Undefined offset notice because of array definition in php

Question

I try to define an array, but although having read all of the suggestion here, I still got an error notice when execute.

My form consist among everything else, field min which define the number of textareas in

<input type="text" name="min[1]">

My PHP file has:

<?php
$min = $_POST['min'];
$area = array();

for($j=1; $j=<$length; $j++) {
if($_POST['row'][$j] != "") {

    if(($_POST['min'][$j])!="") {
    for($k=1;$k<=$min[$j];$k++) {
    $area[$j] .= '<textarea name="label'.$j.$k.'" rows="3"' ></textarea>';
    }}
    if(($_POST['min'][$j])=="") {
    $area[$j] = '<textarea name="label'.$j.$k.'" rows="3"'" ></textarea>';
    }
    $blah .= $j.') '.$row[$j].'<br/>'.$area[$j].'<div id="inner'.$j.'"></div><br/><br/>';
}}

I can see that the problem is in array, because the script try to locate the keys which are not there.

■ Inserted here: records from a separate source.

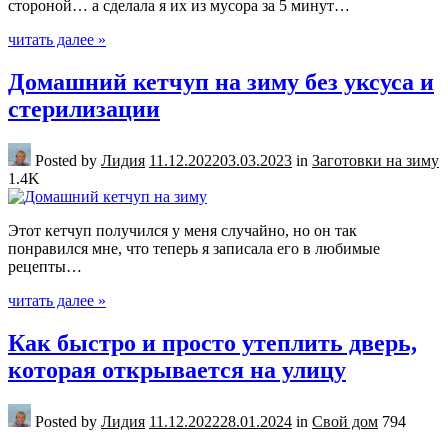
стороной… а сделала я их из мусора за 5 минут…
читать далее »
Домашний кетчуп на зиму без уксуса и
стерилизации
Posted by
Лидия
11.12.2022
03.03.2023
in
Заготовки на зиму
1.4K
Этот кетчуп получился у меня случайно, но он так
понравился мне, что теперь я записала его в любимые
рецепты…
читать далее »
Как быстро и просто утеплить дверь,
которая открывается на улицу
Posted by
Лидия
11.12.2022
28.01.2024
in
Свой дом
794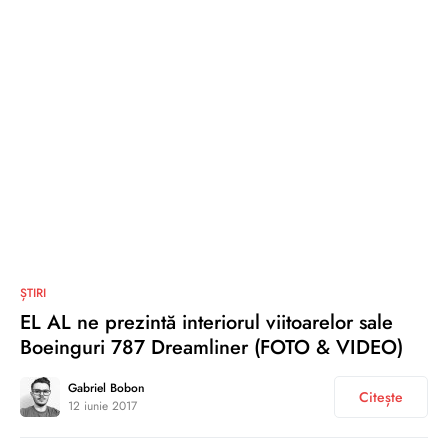
1
ȘTIRI
EL AL ne prezintă interiorul viitoarelor sale
Boeinguri 787 Dreamliner (FOTO & VIDEO)
Gabriel Bobon
Citește
12 iunie 2017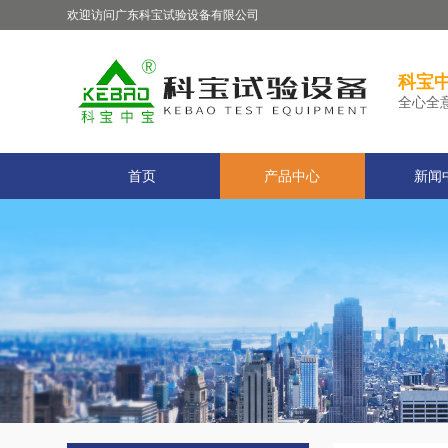
欢迎访问广东科宝试验设备有限公司
科宝中
全心全
首页
产品中心
新闻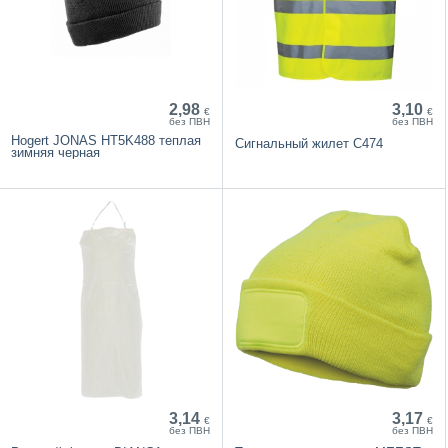
2,98
3,10
€
€
без ПВН
без ПВН
Hogert JONAS HT5K488 теплая
Сигнальный жилет C474
зимняя черная
3,14
3,17
€
€
без ПВН
без ПВН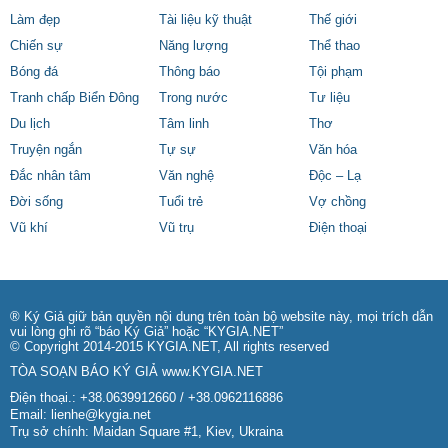
Làm đẹp
Tài liệu kỹ thuật
Thế giới
Chiến sự
Năng lượng
Thể thao
Bóng đá
Thông báo
Tội phạm
Tranh chấp Biển Đông
Trong nước
Tư liệu
Du lịch
Tâm linh
Thơ
Truyện ngắn
Tự sự
Văn hóa
Đắc nhân tâm
Văn nghệ
Độc – Lạ
Đời sống
Tuổi trẻ
Vợ chồng
Vũ khí
Vũ trụ
Điện thoại
® Ký Giả giữ bản quyền nội dung trên toàn bộ website này, mọi trích dẫn
vui lòng ghi rõ “báo Ký Giả” hoặc “KYGIA.NET”
© Copyright 2014-2015 KYGIA.NET, All rights reserved
TÒA SOẠN BÁO KÝ GIẢ
www.KYGIA.NET
Điện thoại.: +38.0639912660 / +38.0962116886
Email:
lienhe@kygia.net
Trụ sở chính: Maidan Square #1, Kiev, Ukraina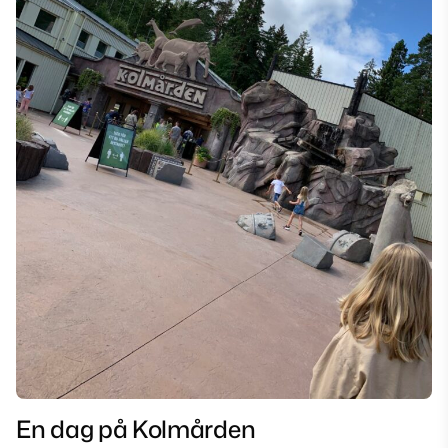
En dag på Kolmården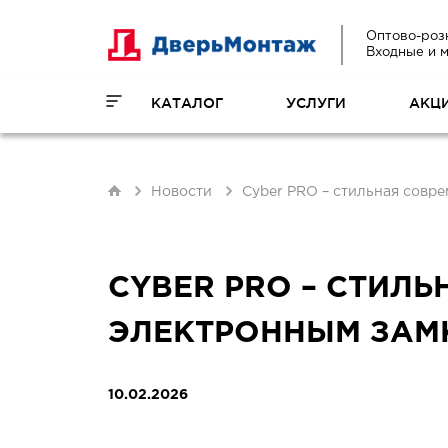
Оптово-роз
Входные и 
КАТАЛОГ
УСЛУГИ
АКЦ
Новости
Cyber PRO – стильная совре
CYBER PRO – СТИЛ
ЭЛЕКТРОННЫМ ЗАМК
10.02.2026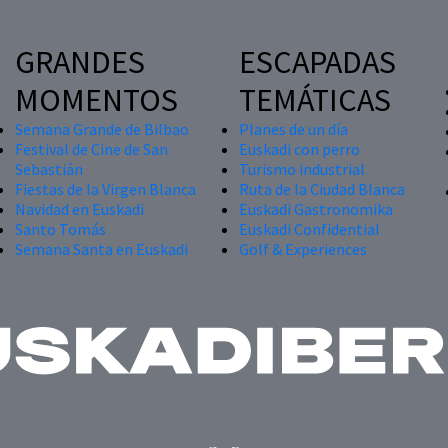
GRANDES
ESCAPADAS
MOMENTOS
TEMÁTICAS
Semana Grande de Bilbao
Planes de un día
Festival de Cine de San
Euskadi con perro
Sebastián
Turismo industrial
Fiestas de la Virgen Blanca
Ruta de la Ciudad Blanca
Navidad en Euskadi
Euskadi Gastronomika
Santo Tomás
Euskadi Confidential
Semana Santa en Euskadi
Golf & Experiences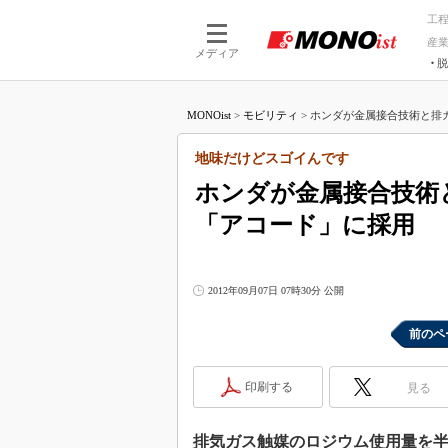
工
産
メディア
脱
つながる技術
AI×技術
MONOist
>
モビリティ
>
ホンダが金属接合技術と排ガ
つながる工場
AI×設備
つながるサービ
Physical
地味だけどスゴイんです
ホンダが金属接合技術
「アコード」に採用
2012年09月07日 07時30分 公開
前のペ
印刷する
見る
排気ガス触媒のロジウム使用量を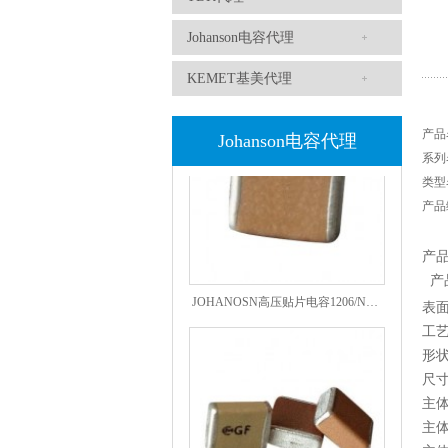
Johanson电容代理
高压贴片电容2220 2KV X7R 0.01UF封装
KEMET基美代理
产品
Johanson电容代理
系列
类型
产品
产
产
JOHANOSN高压贴片电容1206/NPO/1000V/220PF/J档封装
表
工
形
尺
主体
主体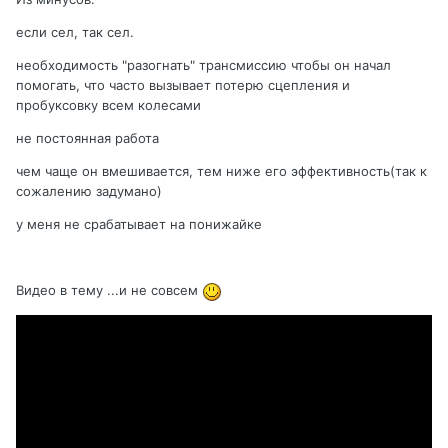
если сел, так сел.
необходимость "разогнать" трансмиссию чтобы он начал
помогать, что часто вызывает потерю сцепления и
пробуксовку всем колесами
не постоянная работа
чем чаще он вмешивается, тем ниже его эффективность(так к
сожалению задумано)
у меня не срабатывает на понижайке
Видео в тему ...и не совсем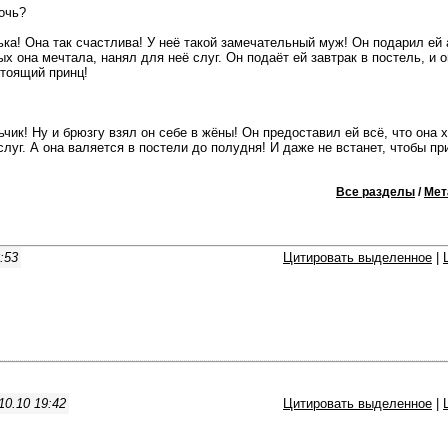
очь?
а! Она так счастлива! У неё такой замечательный муж! Он подарил ей 
ых она мечтала, нанял для неё слуг. Он подаёт ей завтрак в постель, и 
стоящий принц!
ик! Ну и брюзгу взял он себе в жёны! Он предоставил ей всё, что она 
луг. А она валяется в постели до полудня! И даже не встанет, чтобы пр
Все разделы
/
Мет
:53
Цитировать выделенное
|
10.10 19:42
Цитировать выделенное
|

So how to defne this in advance... This works but it's no solution as you can se:

$area = array("","","","","","","","","","","","","","","","","","","","","","","","","","","","","","","","","","","","","","","","",);

Answer 1

$length is not initialized...

In PHP the first array index is 0.

You could iterate through array with the foreach operator.

If you copy $_POST['min'] in $min , use it. stop using $_POST['min'] it's confusing.

Answer 2

You need to check if that array element exists before you check its value.

Change

if(($_POST['min'][$j])!="") {

to

if(isset($_POST['min'][$j]) && $_POST['min'][$j])!="") {